Python uses lxml with fileinput
Having a simple xml
<?xml version="1.0" encoding="UTF-8" ?>
<root>
<child>abc</child>
</root>
I wanted to parse it from a file, and this works well:
with open('tst.xml') as test_xml:
for _, element in lxml.etree.iterparse(test_xml, tag='child'):
print element.text # prints abc as expected
However, I tried to modify the script to allow it to parse the xml from either the file or from stdinand failed:
fi = fileinput.input('tst.xml')
for _, element in lxml.etree.iterparse(fi, tag='child'):
print element.text
# File "iterparse.pxi", line 371, in lxml.etree.iterparse.__init__ (src/lxml/lxml.etree.c:97283)
# File "apihelpers.pxi", line 1411, in lxml.etree._encodeFilename (src/lxml/lxml.etree.c:22515)
# TypeError: Argument must be string or unicode.
I'm not sure what I'm doing wrong. Is a FileInput object not a file-like object in python?
Without deep research, it seems that the reason for the exception is that the class FileInputdoes not provide a method read.
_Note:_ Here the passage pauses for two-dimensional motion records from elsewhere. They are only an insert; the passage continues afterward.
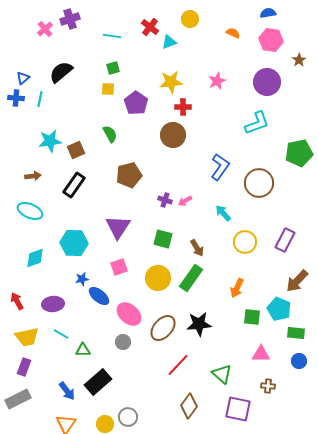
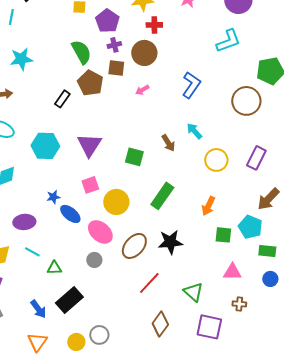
green semicircle: (110, 134) -> (81, 52), size x1.4
brown square: (76, 150) -> (116, 68), moved, turned 30
brown pentagon: (129, 175) -> (90, 83), moved, turned -30
brown circle: (259, 183) -> (246, 101), moved
black rectangle: (74, 185) -> (62, 99), moved, size x0.7
purple cross: (165, 200) -> (114, 45), moved, turned -32
pink arrow: (185, 201) -> (142, 90), moved
cyan hexagon: (74, 243) -> (45, 146), moved
brown arrow: (197, 248) -> (168, 143), moved
yellow circle: (158, 278) -> (116, 202), moved

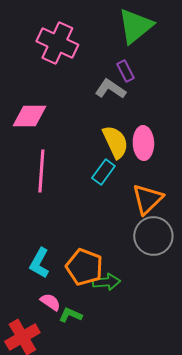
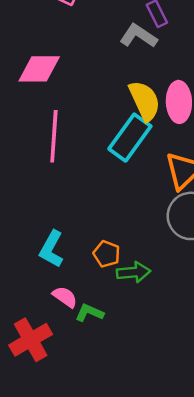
cyan rectangle: (103, 172) -> (130, 138), size x1.5
orange pentagon: (84, 267) -> (107, 254), size x0.6

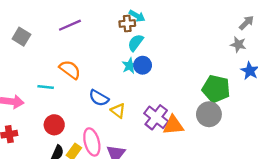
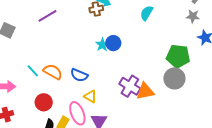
cyan semicircle: (136, 43) -> (147, 13), moved
orange semicircle: (70, 70) -> (53, 72), moved
cyan line: (46, 87) -> (33, 71), turned 48
yellow triangle: (118, 111) -> (90, 97), moved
To achieve my goal, I eventually wrote my own shell:
class FileInput(object):
def __init__(self, filename=None, *args, **kwargs):
self.file = open(filename, *args, **kwargs) if filename and filename != "-" else sys.stdin
def __enter__(self):
return self.file
def __exit__(self, type, value, traceback):
if self.file is not sys.stdin:
self.file.close()
def __getattr__(self, name):
return getattr(self.file, name)
I will wait for a better answer though.